Harry Potter's Rupert Grint and Sons of Anarchy's Ron Perlman team up for "Moonwalkers," a comedy set in London in 1969. Time Warner Cable News film critic Neil Rosen filed the following review.

A crazy conspiracy theory that has been kicking around for years is that the Apollo astronauts never landed on the moon, and that the whole moonwalk was faked in a movie studio and was directed by master filmmaker Stanley Kubrick.

That's the springboard that the makers of this zany comedy use for their premise. Perlman plays a CIA operative, suffering from Vietnam flashbacks, who goes to London to meet with Kubrick. Grint plays a second rate band manager who's in debt to dangerous loan sharks. Desperate for money, he pretends he's Kubrick's agent just so he can get the big payday. Grint also enlists his stoner actor friend to go along with the scheme.

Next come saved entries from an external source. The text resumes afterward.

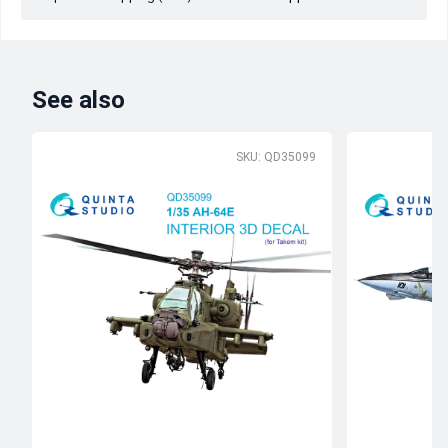
See also
SKU: QD35099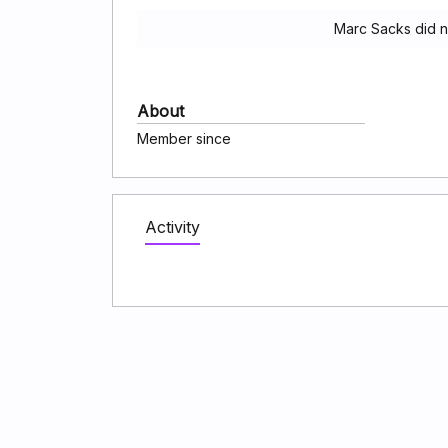
Marc Sacks did n
About
Member since
Activity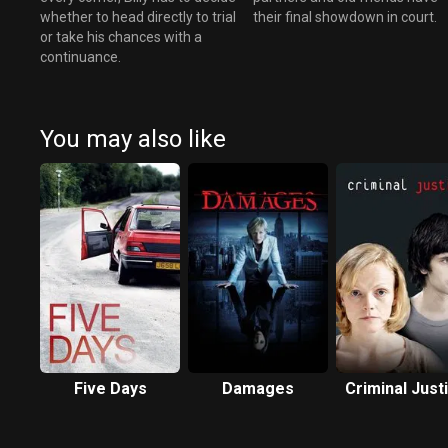
whether to head directly to trial
their final showdown in court.
or take his chances with a
continuance.
You may also like
Five Days
Damages
Criminal Just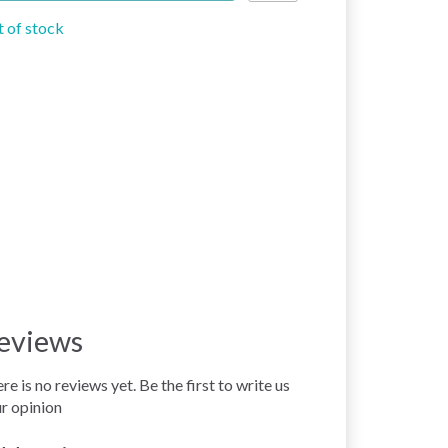
 of stock
eviews
re is no reviews yet. Be the first to write us
r opinion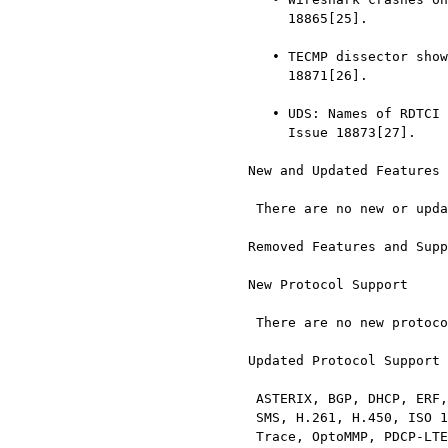
       18865[25].

     • TECMP dissector shows the wrong Voltage in Vendor Data. Issue

       18871[26].

     • UDS: Names of RDTCI subfunctions 0x0b …​ 0x0e are not correct.

       Issue 18873[27].

  New and Updated Features

   There are no new or updated features in this release.

  Removed Features and Support

  New Protocol Support

   There are no new protocols in this release.

  Updated Protocol Support

   ASTERIX, BGP, DHCP, ERF, F5 Ethernet trailer, GMR-1 RR, Gryphon, GSM

   SMS, H.261, H.450, ISO 10681, ISO 15765, MIPv6, NAS-5gs, NR RRC, NS

   Trace, OptoMMP, PDCP-LTE, PDCP-NR, QSIG, ROHC, RSVP, RTCP, SCTP, SIP,
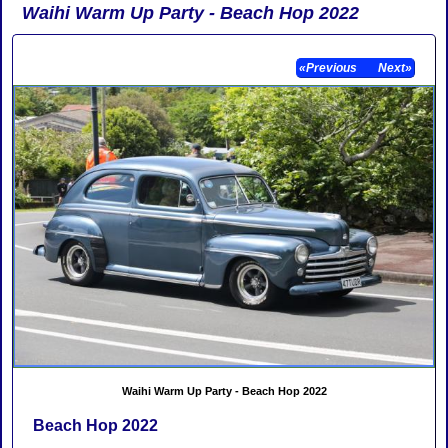
Waihi Warm Up Party - Beach Hop 2022
«Previous
Next»
Waihi Warm Up Party - Beach Hop 2022
Beach Hop 2022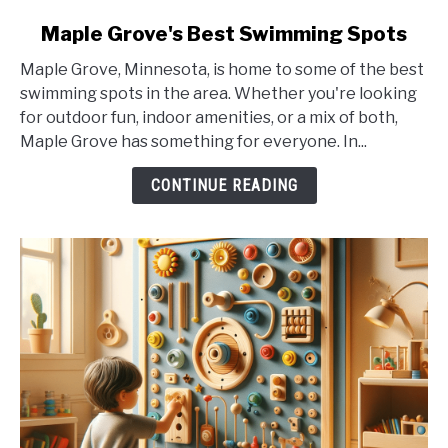
link
Maple Grove's Best Swimming Spots
to
Maple Grove, Minnesota, is home to some of the best
Maple
swimming spots in the area. Whether you're looking
Grove's
for outdoor fun, indoor amenities, or a mix of both,
Best
Maple Grove has something for everyone. In...
Swimming
Spots
CONTINUE READING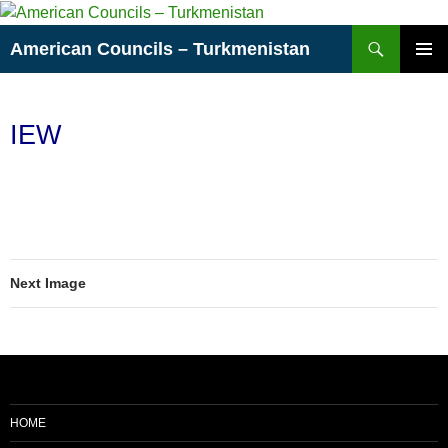
Skip
to
Search
American Councils – Turkmenistan
content
PRIMAR
MENU
IEW
Next Image
HOME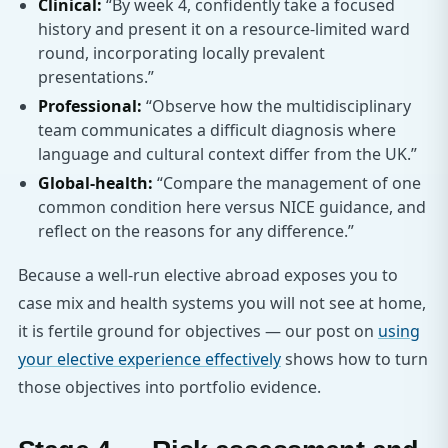
Clinical:
“By week 4, confidently take a focused
history and present it on a resource-limited ward
round, incorporating locally prevalent
presentations.”
Professional:
“Observe how the multidisciplinary
team communicates a difficult diagnosis where
language and cultural context differ from the UK.”
Global-health:
“Compare the management of one
common condition here versus NICE guidance, and
reflect on the reasons for any difference.”
Because a well-run elective abroad exposes you to
case mix and health systems you will not see at home,
it is fertile ground for objectives — our post on
using
your elective experience effectively
shows how to turn
those objectives into portfolio evidence.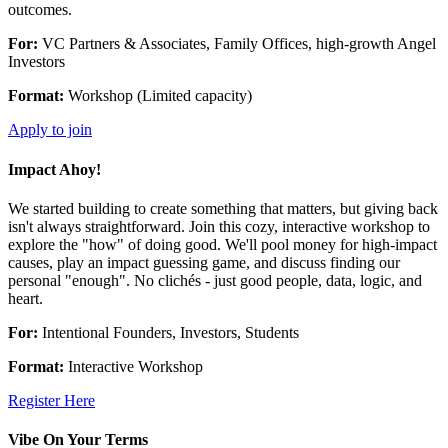
outcomes.
For:
VC Partners & Associates, Family Offices, high-growth Angel
Investors
Format:
Workshop (Limited capacity)
Apply to join
Impact Ahoy!
We started building to create something that matters, but giving back
isn't always straightforward. Join this cozy, interactive workshop to
explore the "how" of doing good. We'll pool money for high-impact
causes, play an impact guessing game, and discuss finding our
personal "enough". No clichés - just good people, data, logic, and
heart.
For:
Intentional Founders, Investors, Students
Format:
Interactive Workshop
Register Here
Vibe On Your Terms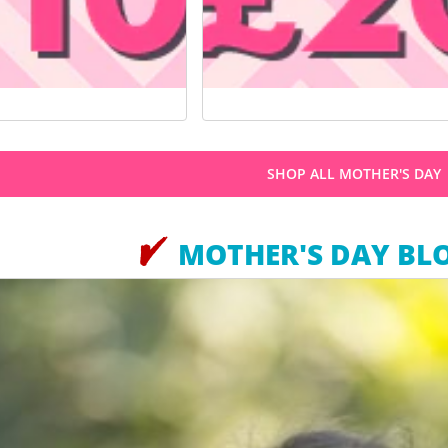
SHOP ALL MOTHER'S DAY
MOTHER'S DAY BL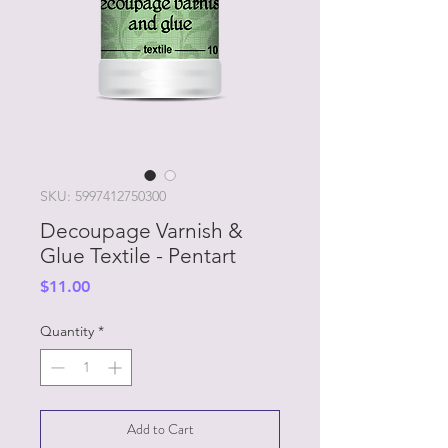
SKU: 5997412750300
Decoupage Varnish &
Glue Textile - Pentart
Price
$11.00
Quantity
*
Add to Cart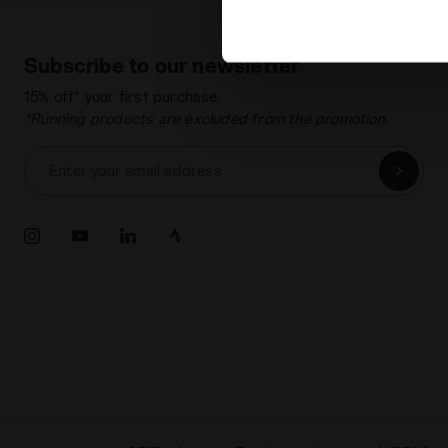
Subscribe to our newsletter
15% off* your first purchase.
*Running products are excluded from the promotion.
Enter your email address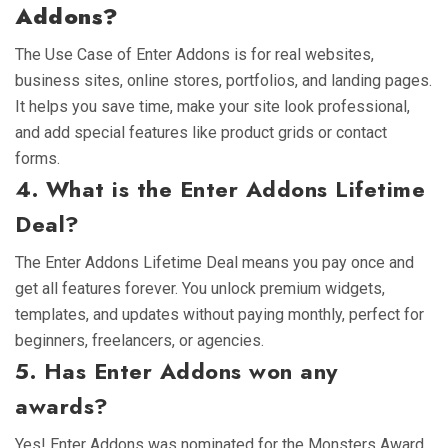
Addons?
The Use Case of Enter Addons is for real websites,
business sites, online stores, portfolios, and landing pages.
It helps you save time, make your site look professional,
and add special features like product grids or contact
forms.
4. What is the Enter Addons Lifetime
Deal?
The Enter Addons Lifetime Deal means you pay once and
get all features forever. You unlock premium widgets,
templates, and updates without paying monthly, perfect for
beginners, freelancers, or agencies.
5. Has Enter Addons won any
awards?
Yes! Enter Addons was nominated for the Monsters Award,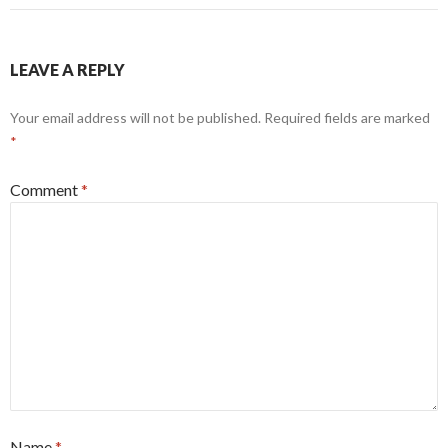
LEAVE A REPLY
Your email address will not be published.
Required fields are marked
*
Comment
*
Name
*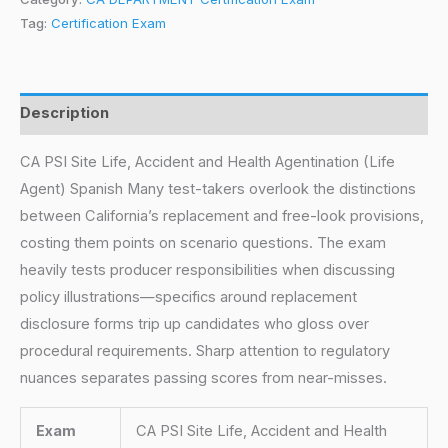
Tag:
Certification Exam
Description
CA PSI Site Life, Accident and Health Agentination (Life
Agent) Spanish Many test-takers overlook the distinctions
between California’s replacement and free-look provisions,
costing them points on scenario questions. The exam
heavily tests producer responsibilities when discussing
policy illustrations—specifics around replacement
disclosure forms trip up candidates who gloss over
procedural requirements. Sharp attention to regulatory
nuances separates passing scores from near-misses.
Exam
CA PSI Site Life, Accident and Health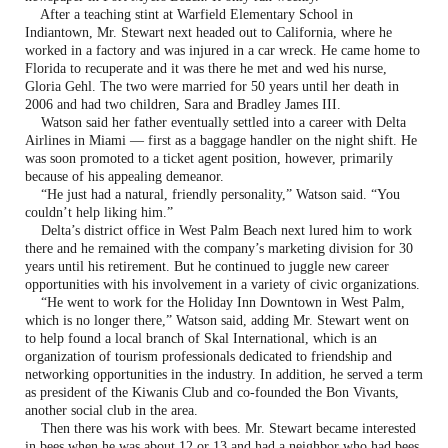
After a teaching stint at Warfield Elementary School in
Indiantown, Mr. Stewart next headed out to California, where he
worked in a factory and was injured in a car wreck. He came home to
Florida to recuperate and it was there he met and wed his nurse,
Gloria Gehl. The two were married for 50 years until her death in
2006 and had two children, Sara and Bradley James III.
Watson said her father eventually settled into a career with Delta
Airlines in Miami — first as a baggage handler on the night shift. He
was soon promoted to a ticket agent position, however, primarily
because of his appealing demeanor.
“He just had a natural, friendly personality,” Watson said. “You
couldn’t help liking him.”
Delta’s district office in West Palm Beach next lured him to work
there and he remained with the company’s marketing division for 30
years until his retirement. But he continued to juggle new career
opportunities with his involvement in a variety of civic organizations.
“He went to work for the Holiday Inn Downtown in West Palm,
which is no longer there,” Watson said, adding Mr. Stewart went on
to help found a local branch of Skal International, which is an
organization of tourism professionals dedicated to friendship and
networking opportunities in the industry. In addition, he served a term
as president of the Kiwanis Club and co-founded the Bon Vivants,
another social club in the area.
Then there was his work with bees. Mr. Stewart became interested
in bees when he was about 12 or 13 and had a neighbor who had bees.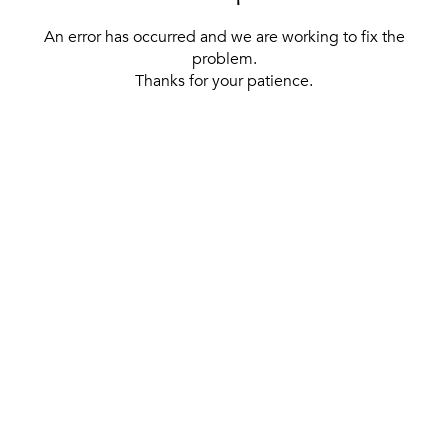
An error has occurred and we are working to fix the
problem.
Thanks for your patience.
[ BACK TO THE HOMEPAGE ]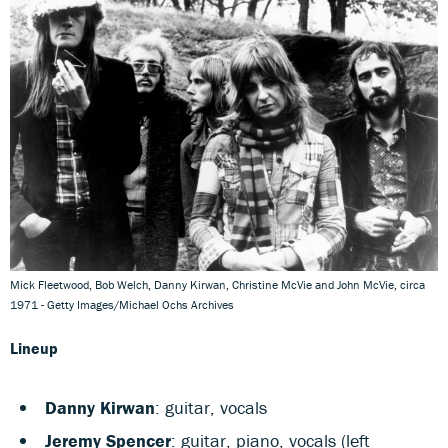
Mick Fleetwood, Bob Welch, Danny Kirwan, Christine McVie and John McVie, circa
1971 - Getty Images/Michael Ochs Archives
Lineup
Danny Kirwan
: guitar, vocals
Jeremy Spencer
: guitar, piano, vocals (left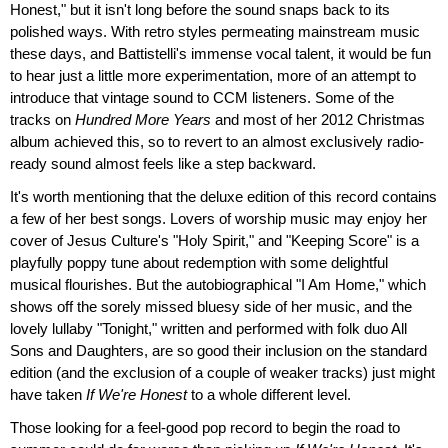
Honest," but it isn't long before the sound snaps back to its
polished ways. With retro styles permeating mainstream music
these days, and Battistelli's immense vocal talent, it would be fun
to hear just a little more experimentation, more of an attempt to
introduce that vintage sound to CCM listeners. Some of the
tracks on
Hundred More Years
and most of her 2012 Christmas
album achieved this, so to revert to an almost exclusively radio-
ready sound almost feels like a step backward.
It's worth mentioning that the deluxe edition of this record contains
a few of her best songs. Lovers of worship music may enjoy her
cover of Jesus Culture's "Holy Spirit," and "Keeping Score" is a
playfully poppy tune about redemption with some delightful
musical flourishes. But the autobiographical "I Am Home," which
shows off the sorely missed bluesy side of her music, and the
lovely lullaby "Tonight," written and performed with folk duo All
Sons and Daughters, are so good their inclusion on the standard
edition (and the exclusion of a couple of weaker tracks) just might
have taken
If We're Honest
to a whole different level.
Those looking for a feel-good pop record to begin the road to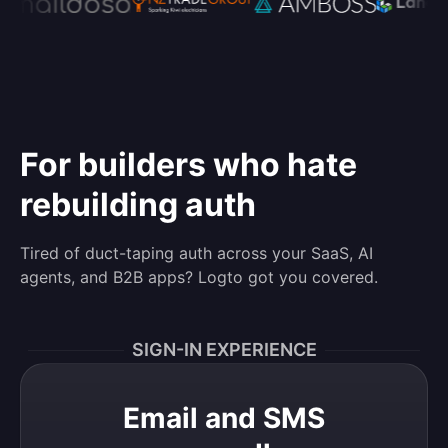
For builders who hate
rebuilding auth
Tired of duct-taping auth across your SaaS, AI
agents, and B2B apps? Logto got you covered.
SIGN-IN EXPERIENCE
Email and SMS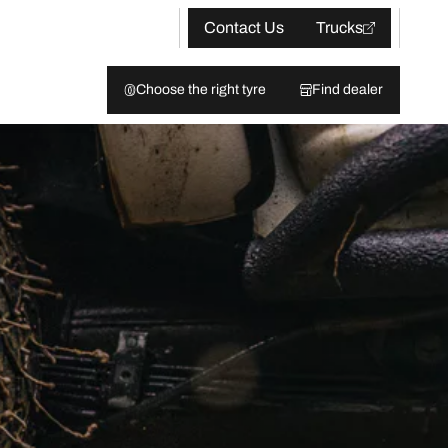
Contact Us
Trucks
Choose the right tyre
Find dealer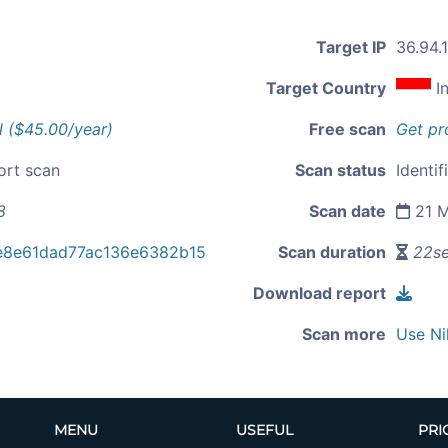
Target IP
36.94.
Target Country
I
l ($45.00/year)
Free scan
Get pr
ort scan
Scan status
Identif
8
Scan date
21 M
e8e61dad77ac136e6382b15
Scan duration
22s
Download report
Scan more
Use Ni
MENU
USEFUL
PRI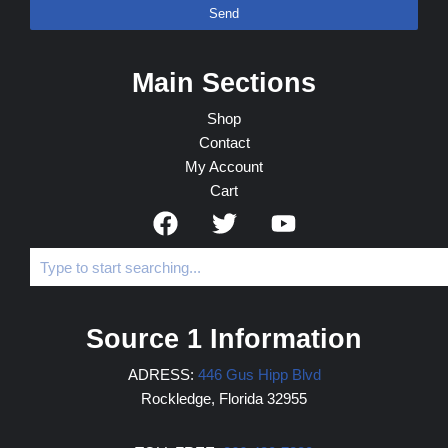
Send
Main Sections
Shop
Contact
My Account
Cart
Source 1 Information
ADRESS:
446 Gus Hipp Blvd
Rockledge, Florida 32955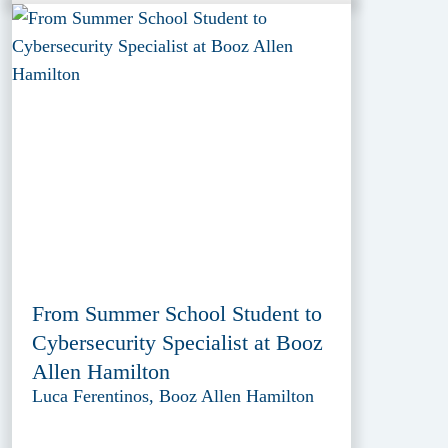
From Summer School Student to
Cybersecurity Specialist at Booz
Allen Hamilton
Luca Ferentinos, Booz Allen Hamilton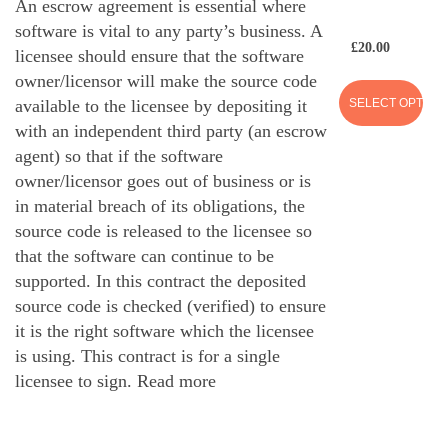
An escrow agreement is essential where
software is vital to any party’s business. A
£
20.00
licensee should ensure that the software
owner/licensor will make the source code
SELECT OPTION
available to the licensee by depositing it
with an independent third party (an escrow
agent) so that if the software
owner/licensor goes out of business or is
in material breach of its obligations, the
source code is released to the licensee so
that the software can continue to be
supported. In this contract the deposited
source code is checked (verified) to ensure
it is the right software which the licensee
is using. This contract is for a single
licensee to sign.
Read more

Grint, in his best role since Harry Potter's Ron Weasley, is quite good here. Perlman, who plays it mainly straight, is also quite funny. Also very entertaining is Robert Sheehan as the always-high Kubrick impersonator, while Tom Audenaert, as the whacked out director they get to shoot this thing, is a riot. His avant garde movie - where fat people are bouncing on a trampoline - that he thinks is high art and took him three years to make is very humorous.

The whole thing has a retro swinging 60s vibe that I enjoyed. The actors all commit to both the lunacy on screen and its premise, and the result is a good natured and entertaining film. If you take this movie for what it is and just go along for the ride, you will find there are many laughs here.